Comment 55 for bug 541511

Revision history for this message
In , Tony W (tonywhite100) wrote :

Hi guys,
Really appreciate the work you guys have been doing to try to fix this issue. And I truly mean that. This is a horrible issue.

If you haven't read it, the intel data sheet for this graphics card is here :
http://www.intel.com/Assets/PDF/datasheet/252615.pdf

And it does make of a reasonably interesting read when you consider it from the aspect of trying to hunt down what's causing this problem, although needle - haystack, much?
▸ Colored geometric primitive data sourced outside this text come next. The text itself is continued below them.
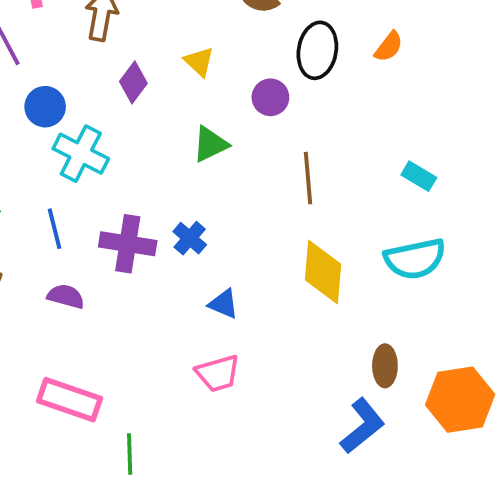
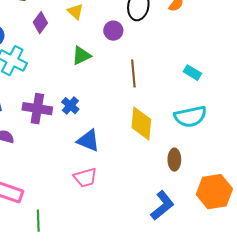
blue triangle: (223, 304) -> (88, 141), size x1.4
brown ellipse: (385, 366) -> (174, 160), moved

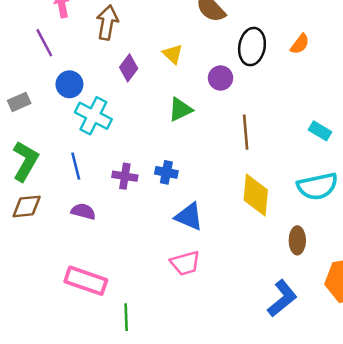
blue cross: (70, 106) -> (166, 172), turned -30
purple cross: (37, 109) -> (125, 176), size x0.7

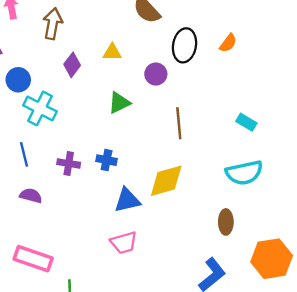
yellow triangle: (173, 54) -> (112, 52), turned -42
yellow diamond: (256, 195) -> (166, 181), moved, turned 69
blue triangle: (189, 216) -> (127, 200), turned -36

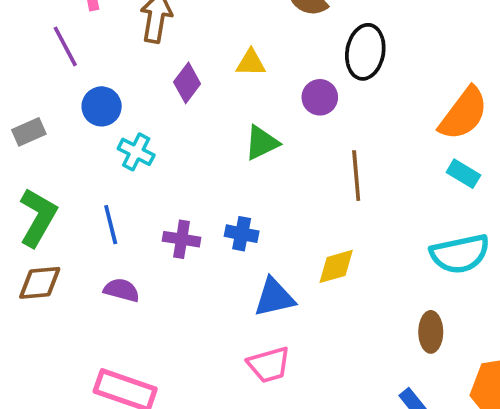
orange semicircle: (228, 43) -> (463, 114), moved, size x1.8
cyan cross: (40, 108) -> (136, 152), size x0.7
yellow diamond: (166, 181) -> (336, 266), size x0.7

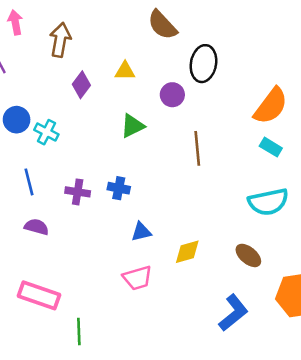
blue circle: (102, 106) -> (17, 120), moved
yellow diamond: (336, 266) -> (187, 252), moved
blue triangle: (274, 297) -> (141, 232), size x0.7
brown ellipse: (431, 332) -> (248, 255), turned -50

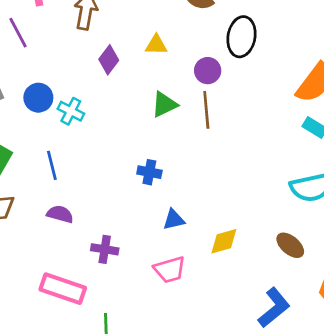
brown line: (197, 148) -> (206, 110), moved
purple cross: (78, 192) -> (105, 249), moved

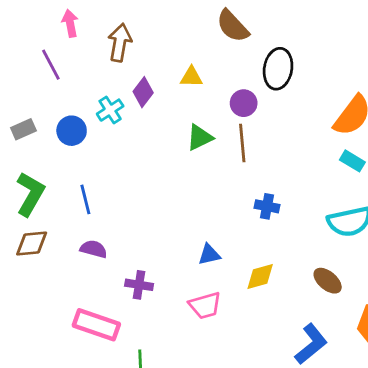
cyan cross: (71, 111) -> (110, 110), moved, turned 30
blue cross: (149, 172) -> (267, 206), moved

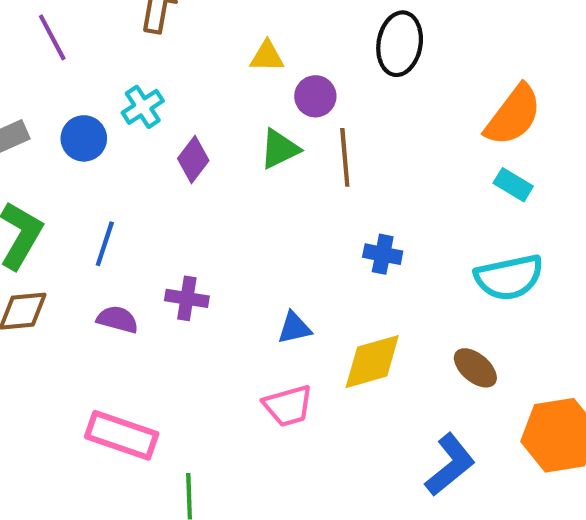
purple diamond: (143, 92) -> (193, 159), moved
purple circle: (244, 103) -> (315, 96), moved
blue line: (85, 199) -> (105, 244), turned 32
yellow diamond: (260, 277) -> (372, 362), size x1.4
purple cross: (139, 285) -> (187, 298), moved

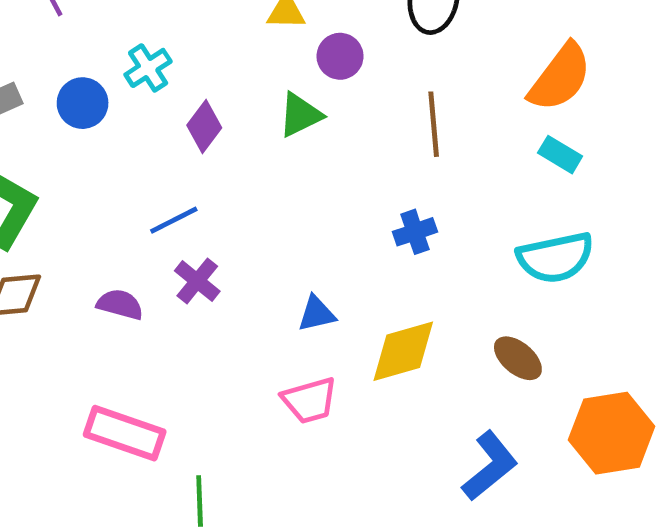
brown line: (345, 157) -> (434, 124), moved
blue line: (105, 244) -> (174, 220), moved, turned 45
blue cross: (383, 254) -> (415, 232), turned -30
purple cross: (187, 298) -> (197, 281), turned 30

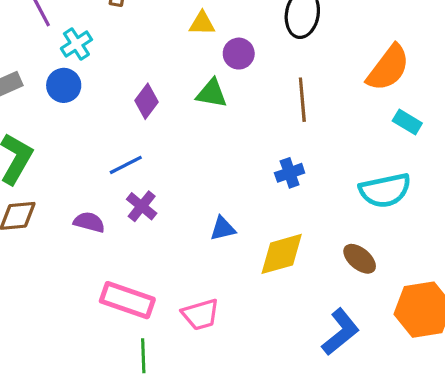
cyan cross: (148, 68) -> (76, 44), moved
green triangle: (300, 115) -> (212, 93), turned 36
cyan rectangle: (560, 155) -> (407, 122), moved
pink trapezoid: (310, 400) -> (201, 314), moved
pink rectangle: (125, 433) -> (127, 300), moved

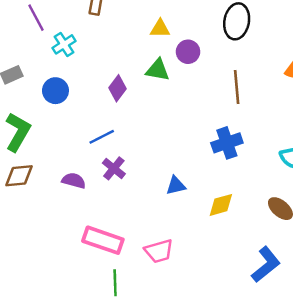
blue circle: (64, 85) -> (55, 91), moved
green triangle: (212, 93) -> (158, 70), moved
blue cross: (290, 173) -> (227, 143), size x1.4
yellow diamond: (282, 254) -> (221, 205), size x0.7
The SMM space restrictions look like a place of interest to me and also the very liberal way in which they have allowed bios manufacturers choose certain things related to the address registers.
Because it's Centrino technology the 855 is like a three in one deal, bios, 855gm chip and processor, all linked into together to render the graphics to screen and it looks like bios manufacturers have done whatever they thought was the best way to make that combo work, so any number of 855gm cards can work any number of different weird and wonderful ways using each possibly unique bios implementation. I've certainly seen evidence of that on my 855GM.
Having used Linux on the machine using the machine's original bios and then updating the bios to the latest one from the Asus website. Different behaviour exhibited by both bios versions.
The first one only required the nolapic parameter to boot. While the latest one requires mem=1001M (But the memory is supposed to be 1024M and memtest says 1016M.)
Without specifying the memory, the kernel boots but very slowly without the mem param. Fine with.
My wild stab in the dark here is that there is an undetected memory hole and that's causing the problem. The actual memory modules are fine.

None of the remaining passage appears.